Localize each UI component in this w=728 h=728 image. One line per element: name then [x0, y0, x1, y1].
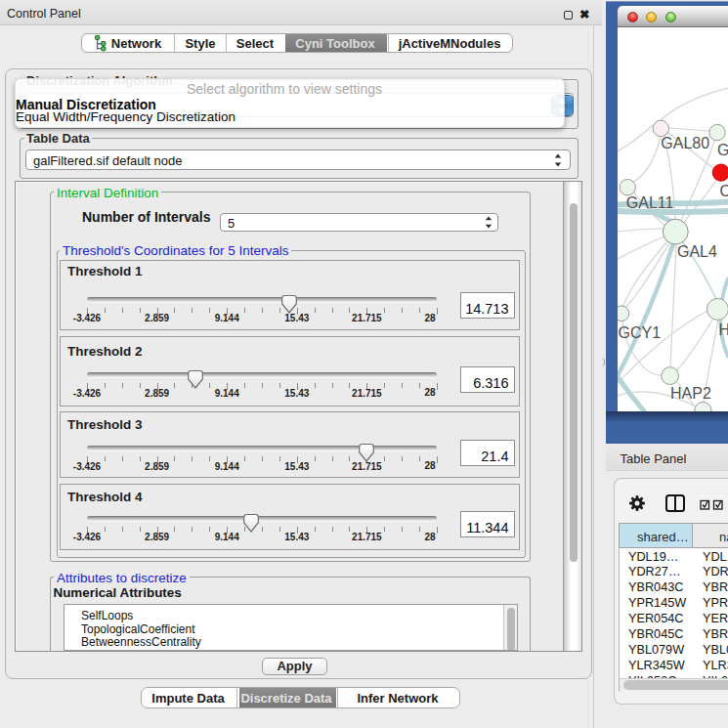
svg-text:H: H	[718, 321, 728, 338]
svg-text:GA: GA	[717, 142, 728, 158]
svg-text:GAL11: GAL11	[625, 194, 673, 211]
svg-text:HAP2: HAP2	[670, 385, 711, 402]
svg-text:GCY1: GCY1	[618, 324, 661, 341]
svg-text:GAL80: GAL80	[661, 135, 709, 151]
svg-text:C: C	[719, 183, 728, 199]
svg-text:GAL4: GAL4	[677, 243, 717, 260]
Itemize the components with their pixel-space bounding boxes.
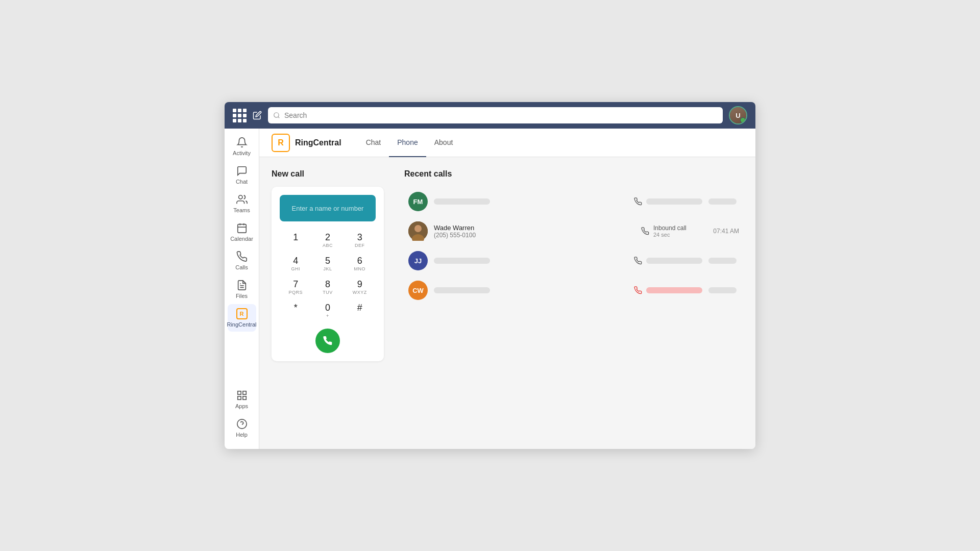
call-row[interactable]: FM (404, 187, 743, 216)
search-input[interactable] (284, 111, 718, 119)
svg-point-0 (274, 113, 279, 117)
sidebar-item-help[interactable]: Help (228, 414, 256, 442)
call-type-skeleton (646, 198, 702, 205)
sidebar-bottom: Apps Help (225, 386, 259, 449)
sidebar-label-teams: Teams (233, 207, 250, 213)
sidebar-item-ringcentral[interactable]: R RingCentral (228, 304, 256, 332)
dial-key-7[interactable]: 7PQRS (280, 276, 312, 299)
grid-menu-icon[interactable] (233, 109, 247, 122)
sidebar-label-calls: Calls (235, 264, 248, 270)
main-area: Activity Chat Teams (225, 129, 755, 449)
sidebar-label-calendar: Calendar (230, 236, 253, 242)
avatar (408, 221, 428, 241)
svg-rect-9 (237, 391, 240, 394)
dial-key-star[interactable]: * (280, 299, 312, 322)
dialpad-input[interactable]: Enter a name or number (280, 195, 376, 221)
call-time: 07:41 AM (708, 228, 739, 235)
dial-key-4[interactable]: 4GHI (280, 252, 312, 276)
app-tabs: Chat Phone About (358, 129, 461, 157)
sidebar-label-chat: Chat (236, 179, 248, 185)
phone-icon (323, 336, 333, 346)
files-icon (236, 280, 248, 291)
dial-key-5[interactable]: 5JKL (312, 252, 344, 276)
inbound-call-icon (641, 227, 649, 235)
dial-key-2[interactable]: 2ABC (312, 229, 344, 252)
call-type-label: Inbound call 24 sec (653, 224, 687, 238)
call-button[interactable] (315, 329, 340, 353)
sidebar-label-files: Files (236, 293, 248, 299)
call-row[interactable]: JJ (404, 246, 743, 276)
svg-point-2 (238, 195, 242, 199)
search-bar[interactable] (268, 107, 723, 123)
compose-button[interactable] (253, 111, 262, 120)
dial-key-3[interactable]: 3DEF (344, 229, 376, 252)
dialpad-placeholder: Enter a name or number (292, 205, 364, 212)
avatar: CW (408, 281, 428, 300)
app-window: U Activity Chat (225, 102, 755, 449)
call-type-skeleton (646, 258, 702, 264)
dial-key-hash[interactable]: # (344, 299, 376, 322)
tab-about[interactable]: About (426, 129, 461, 157)
outbound-call-icon (634, 197, 642, 206)
call-time (708, 198, 739, 205)
call-time (708, 258, 739, 264)
call-type: Inbound call 24 sec (641, 224, 702, 238)
dialpad-container: Enter a name or number 1 2ABC 3DEF 4GHI … (272, 187, 384, 361)
dial-key-0[interactable]: 0+ (312, 299, 344, 322)
chat-icon (236, 165, 248, 177)
search-icon (273, 112, 280, 119)
call-type-skeleton-missed (646, 287, 702, 293)
dial-num-3: 3 (357, 233, 362, 242)
dial-num-7: 7 (293, 280, 298, 289)
dial-key-8[interactable]: 8TUV (312, 276, 344, 299)
call-type-missed (634, 286, 702, 294)
sidebar-label-activity: Activity (233, 150, 251, 156)
sidebar-label-help: Help (236, 432, 248, 438)
time-skeleton (708, 287, 737, 293)
dial-num-5: 5 (325, 256, 330, 265)
top-bar: U (225, 102, 755, 129)
new-call-title: New call (272, 169, 384, 179)
sidebar-item-teams[interactable]: Teams (228, 190, 256, 217)
svg-point-13 (237, 419, 246, 429)
svg-line-1 (278, 117, 280, 118)
time-skeleton (708, 258, 737, 264)
user-avatar[interactable]: U (729, 106, 747, 124)
tab-phone[interactable]: Phone (389, 129, 426, 157)
dial-key-9[interactable]: 9WXYZ (344, 276, 376, 299)
help-icon (236, 418, 248, 430)
call-button-row (280, 329, 376, 353)
tab-chat[interactable]: Chat (358, 129, 389, 157)
call-type (634, 257, 702, 265)
call-row[interactable]: Wade Warren (205) 555-0100 Inbound call … (404, 216, 743, 246)
call-row[interactable]: CW (404, 276, 743, 305)
svg-rect-3 (237, 224, 246, 233)
app-header: R RingCentral Chat Phone About (259, 129, 755, 157)
sidebar-label-apps: Apps (235, 403, 248, 409)
recent-calls-section: Recent calls FM (404, 169, 743, 437)
dialpad-grid: 1 2ABC 3DEF 4GHI 5JKL 6MNO 7PQRS 8TUV 9W… (280, 229, 376, 322)
tab-about-label: About (434, 138, 453, 146)
call-info (434, 258, 628, 264)
call-type (634, 197, 702, 206)
dial-key-1[interactable]: 1 (280, 229, 312, 252)
app-name-label: RingCentral (295, 138, 341, 147)
dial-num-hash: # (357, 303, 362, 312)
sidebar-item-chat[interactable]: Chat (228, 161, 256, 189)
sidebar-item-calls[interactable]: Calls (228, 247, 256, 274)
sidebar-item-files[interactable]: Files (228, 276, 256, 303)
call-time (708, 287, 739, 293)
sidebar-label-ringcentral: RingCentral (227, 321, 256, 328)
tab-chat-label: Chat (366, 138, 381, 146)
sidebar-item-calendar[interactable]: Calendar (228, 218, 256, 246)
name-skeleton (434, 198, 490, 205)
dial-num-4: 4 (293, 256, 298, 265)
sidebar-item-activity[interactable]: Activity (228, 133, 256, 160)
logo-letter: R (278, 138, 284, 147)
sidebar-item-apps[interactable]: Apps (228, 386, 256, 413)
dial-key-6[interactable]: 6MNO (344, 252, 376, 276)
recent-calls-title: Recent calls (404, 169, 743, 179)
call-duration: 24 sec (653, 232, 687, 238)
dial-num-1: 1 (293, 233, 298, 242)
svg-rect-11 (237, 396, 240, 399)
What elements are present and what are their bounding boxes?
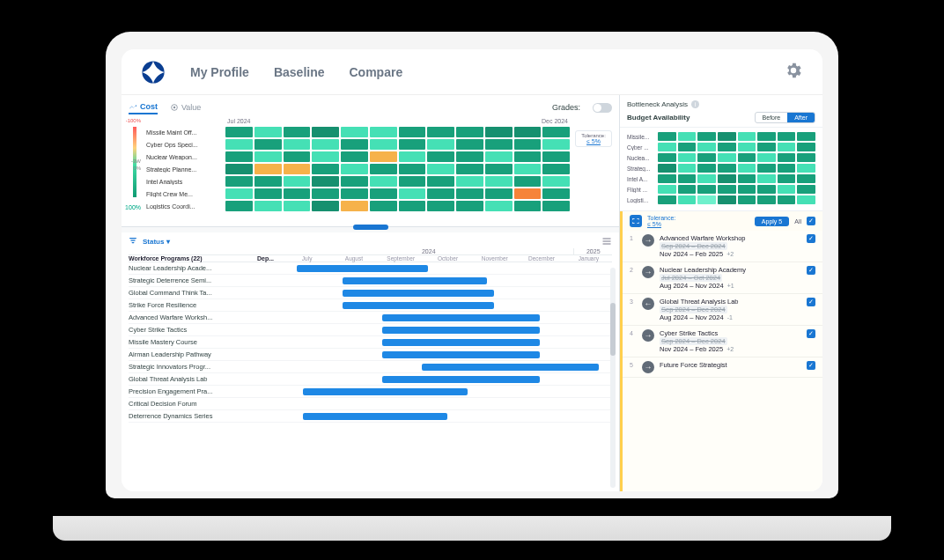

______________________________

• EXERCISE DIRECTIONS:
Only the number is needed: count the lines of the material that include "Activity".

• RESPONSE FOR THIS EXERCISE:
4